The Coulomb barrier faced by an alpha
  particle with this energy is about 26
  MeV, so by classical physics it cannot
  escape at all. Quantum mechanical
  tunneling gives a small probability
  that the alpha can penetrate the
  barrier.


The explaining sentence and the attached picture suggest that the alpha particle has to overcome the coulomb barrier in order to escape - and as is hasn't  enough energy to do that, it must tunnel through it.
But the Coulomb force is a repulsive force in this case as both the nucleus and the alpha particle are positively charged. So why is there any Coulomb barrier at all, shouldn't the Coulomb force "help" the alpha particle to escape? (The other way round, it's obvious - the particle wants to enter the nucleus, but it is hindered by the repulsive force. But when it wants to leave the nucleus, it is only retained by the nuclear force, as far as I can see.)
Why does the alpha particle have to go trough the coulomb barrier - or am I just misinterpreting the explanation and the tunneling occurs somewhere else?
 A: This model is something that I've seen a lot of students (including myself) struggle with, and a big part of it is that calling it the "Coulomb barrier" is quite over-simplified.
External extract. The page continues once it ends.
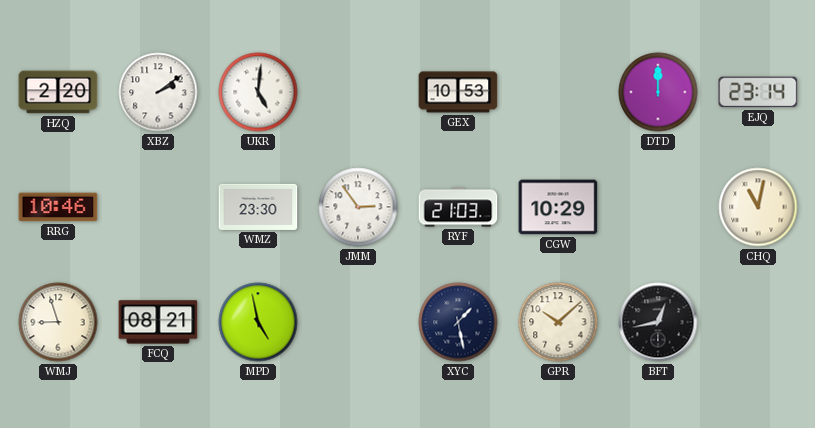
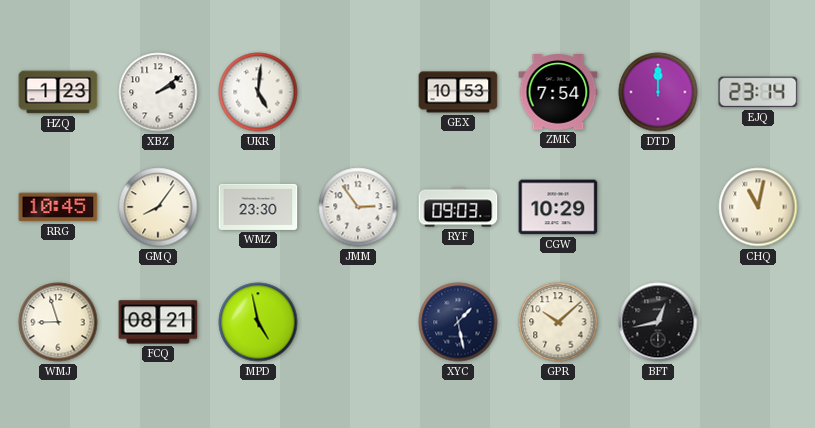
HZQ: 2:20 -> 1:23
ZMK: none -> 7:54
RRG: 10:46 -> 10:45
GMQ: none -> 8:06
RYF: 21:03 -> 09:03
Going back to fundamental physics principles, the Coulomb force is repulsive as you say, so I'll write this as $F\propto 1/r^2$, where $F$ is the force and $r$ is the distance from the center of the nucleus and the positive sign indicates that the force is in the positive $r$ direction, away from the nucleus.  The potential, which is what's shown on the graph, is the negative of the integral of the field (which is proportional to the force), this results in $E\propto 1/r$.  For an analog, imagine lifting a weight where "up" is the positive z-axis.  The path involves an increase in z-coordinate and the force from the field (gravitational) is negative.  The negative integral of the field over distance is the potential.
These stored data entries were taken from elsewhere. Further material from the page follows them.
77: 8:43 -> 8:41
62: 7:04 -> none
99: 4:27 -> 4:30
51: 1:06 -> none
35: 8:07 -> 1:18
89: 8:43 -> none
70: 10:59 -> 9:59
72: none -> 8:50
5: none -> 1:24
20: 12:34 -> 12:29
The missing part is why they "chop off" this $1/r$ function at some radius, presumably the radius of the nucleus.  Well, this allows us to infer some things about the other force present, which is the nuclear force.  It would appear that the force acts weakly beyond the radius of the nucleus, since the $1/r$ form is unaltered beyond that point.  It also absolutely must have a potential that increases faster than $1/r$ as $r \rightarrow 0$.  Both of these would be loosely satisfied if the nuclear potential was $-1/r^n$ (note the negative) where $n>1$.  The alpha particle, while in the nucleus, by the way, has kinetic energy which is the reason its energy is higher than the hypothetically lowest energy level possible for it.  This has to do with the fact that quantum mechanics only allows certain (quantized) energy levels.
Just For an example of how this is possible, I'll say $E_{nuclear}=-1/r^4$ (I am not saying this is how the force acts, it's just for utility).
$$E(r) = E_{nuclear}(r) + E_{Coulomb}(r)$$
$$E(r) = 1/r - 1/r^4$$
$$F(r) = -\frac{d}{dr} \left( E_{nuclear}(r) + E_{Coulomb}(r) \right)  = F_{nuclear}(r) + F_{Coulomb}(r) $$
$$F(r) = 1/r^2 - 1/r^5$$

My intent is that this answer allows you to explicitly answer to yourself what the potential and force contributions are, and give some very rudimentary example for how the "edge" can appear.  Beyond that I hope it's clear how someone may take the shape of the above curve and lump it into a "wall".
A: As you state the Coulomb force is repulsive, this is why the potential increases with smaller spearation. But at small enough distances the strong force takes over which has an attracting nature. The strong force is stronger (hence the name) than the Coulomb force, which is why in total the alpha particle in the nucleus sits at a lower potential than the Coulomb force at the edge.
The strong nuclear force can be modeled as a rectangular potential well to first order.